Since the end of the last glacial period, the people have been living on the edges of the hot desert. It used to be a much wetter place before than it is today. Many of the fossils of the dinosaurs have been found such as the Afrovenator, and Jobaria. Apart from this, the existence of many crocodile species along with other animals has been found through a large number of petroglyphs. But the abrupt desertification occurred because of the shift in Earth’s axis leading to the increased temperatures and decreased precipitation. The modern Sahara desert is only green around the areas of the Nile valley, a few oases, and the northern highlands where the Mediterranean plants such as the olive trees are known to grow.
Sahara Desert Information on Culture, People, and Languages
The cultural aspects are varied because of the people from distinct origins. Various cultures from prehistoric times such as the Kiffians, Tenerians, Nubians, etc. have existed in the hot desert Sahara over a period of thousands of years. Other ethnic groups include the Amazigh, Toubou, Zaghawa, Kanuri, Hausa, Songhai, etc. Among them, there are the Znaga tribes which are remnants of the prehistoric Zenaga language-speaking tribes.

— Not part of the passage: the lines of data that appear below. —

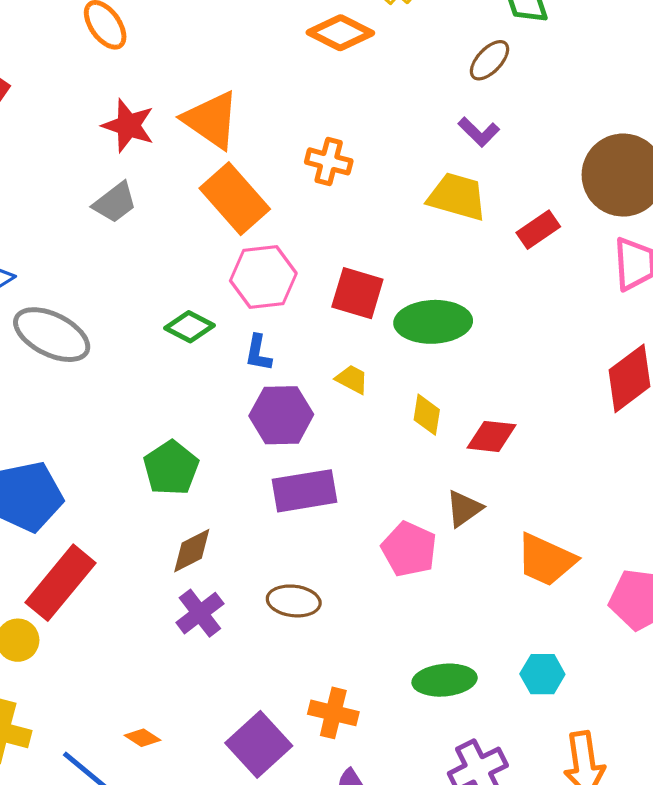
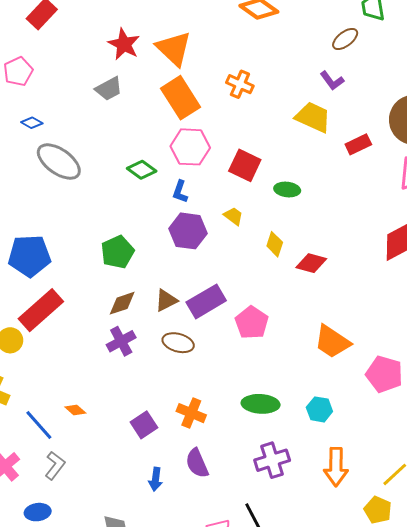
green ellipse: (433, 322) -> (287, 190), size x0.6
purple rectangle: (305, 491) -> (206, 301), moved, turned -30
brown triangle: (464, 509) -> (166, 300), moved
purple square: (259, 744) -> (144, 425), size x0.7

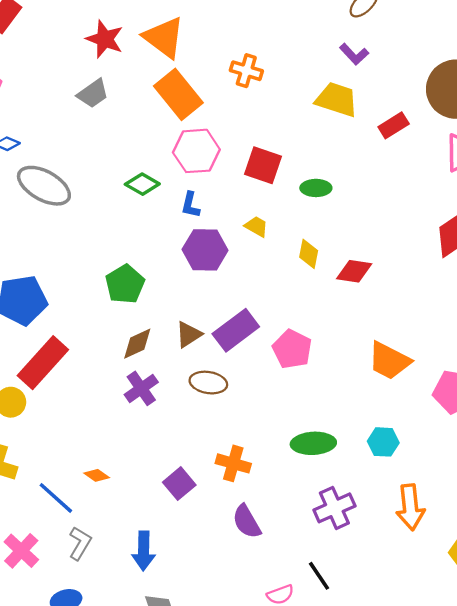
blue arrow: (156, 479) -> (144, 551), moved, size x1.4

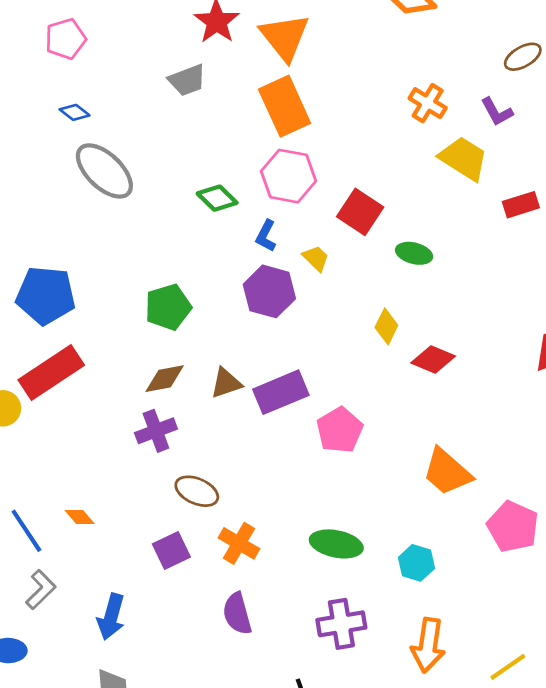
orange cross: (246, 71) -> (428, 103), moved
yellow trapezoid: (256, 226) -> (316, 258), moved
brown ellipse: (208, 383) -> (197, 491), moved

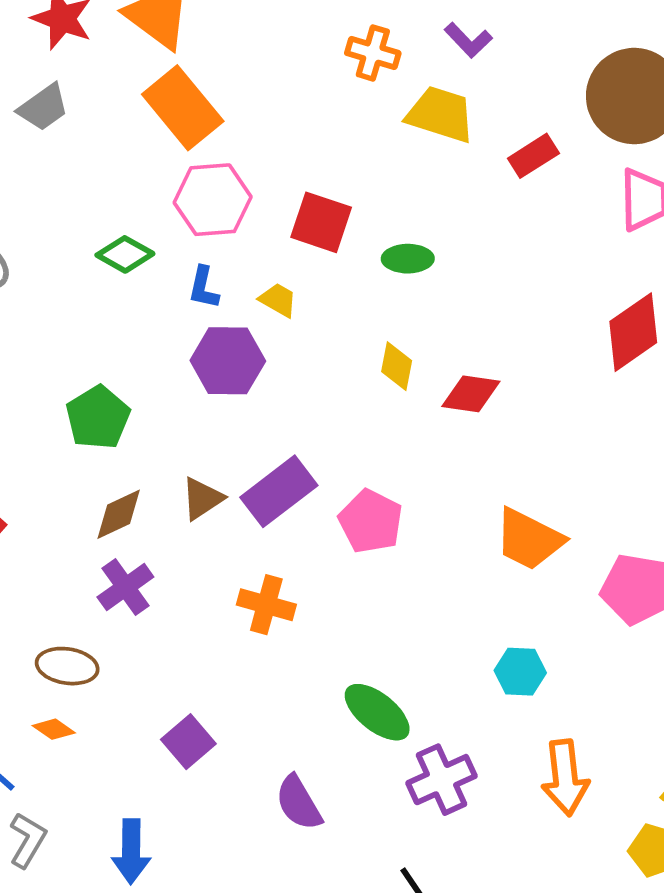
brown ellipse: (197, 491) -> (67, 666), moved
orange cross: (239, 543) -> (266, 605), moved
green ellipse: (336, 544) -> (377, 712), moved, turned 42

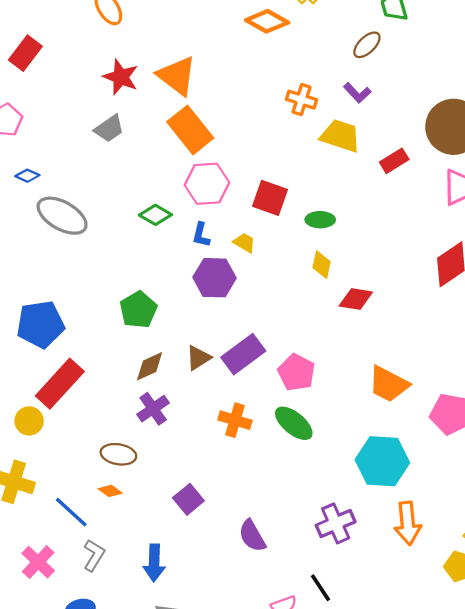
yellow diamond: (397, 366) -> (322, 265), moved
cyan hexagon: (520, 672) -> (382, 461), size x1.8
green ellipse: (377, 712) -> (294, 423), moved

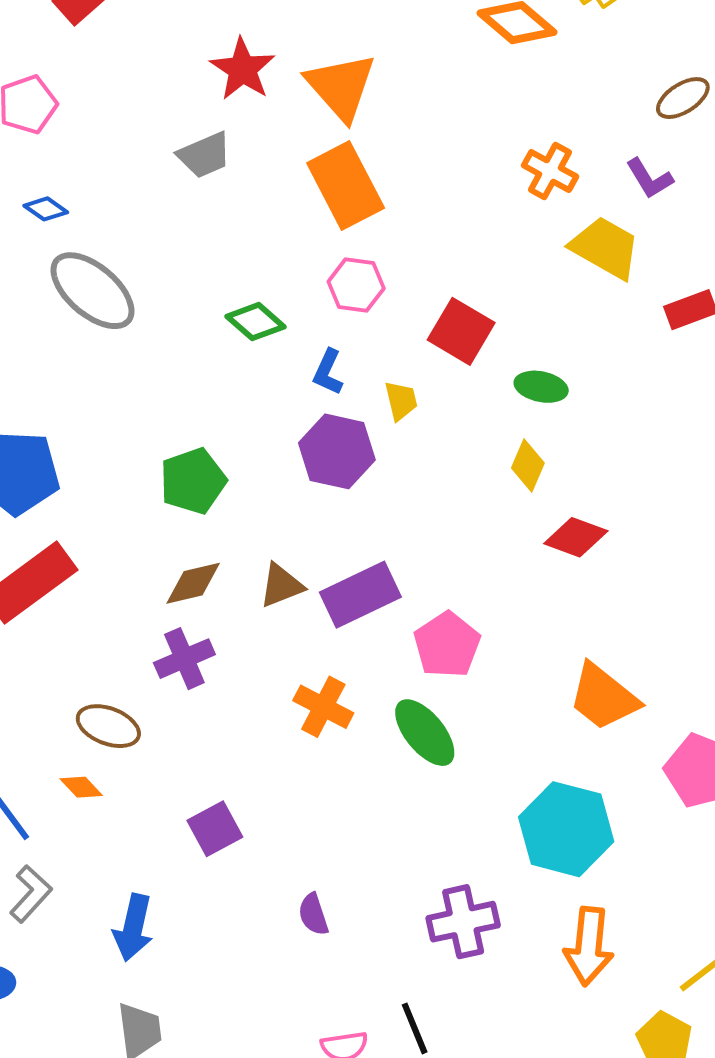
pink hexagon: (207, 184) -> (356, 285), size x0.7
yellow trapezoid: (244, 243) -> (401, 401), turned 35
purple semicircle: (252, 536) -> (313, 914), size x0.7

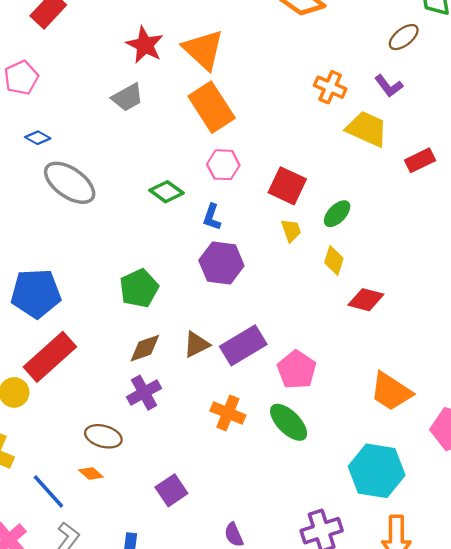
green ellipse: (541, 387) -> (337, 214), turned -52
yellow trapezoid: (401, 401) -> (291, 230), moved

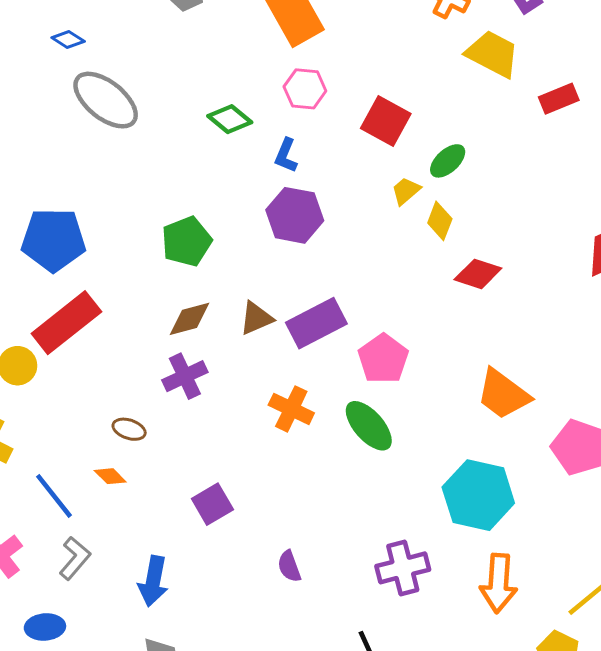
yellow trapezoid: (291, 230) -> (406, 191), moved, turned -115
brown ellipse: (103, 436) -> (129, 429), size x0.7

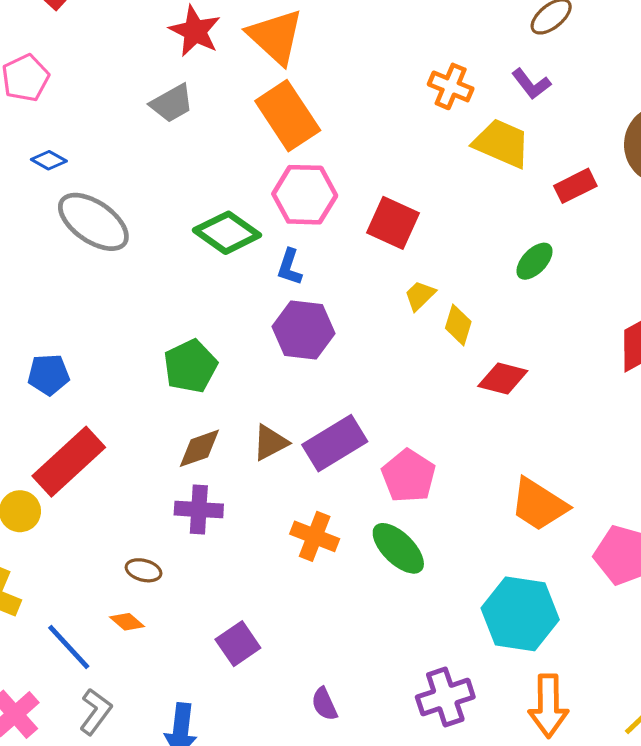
pink hexagon: (305, 89) -> (305, 195), size x1.4
green diamond: (230, 119) -> (227, 233), size x1.4
green ellipse: (448, 161) -> (534, 261), moved
blue pentagon: (53, 240) -> (49, 375), size x0.6
purple cross: (185, 376) -> (199, 510), turned 33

The widely spoken languages include the dialects of the Arabic language. These groups of languages such as Arabic and the Berber are included in the bigger group known as Amazigh. Other languages include the Beja languages as well which form a part of the Afro-Asiatic or Homito-Semitic family. There are also the countries with the legacies of the French, British and German colonial empires but the most prominent of them was the French colonial empire in the hot desert Sahara. The Sahara desert was also a prominent battlefield during World War 2.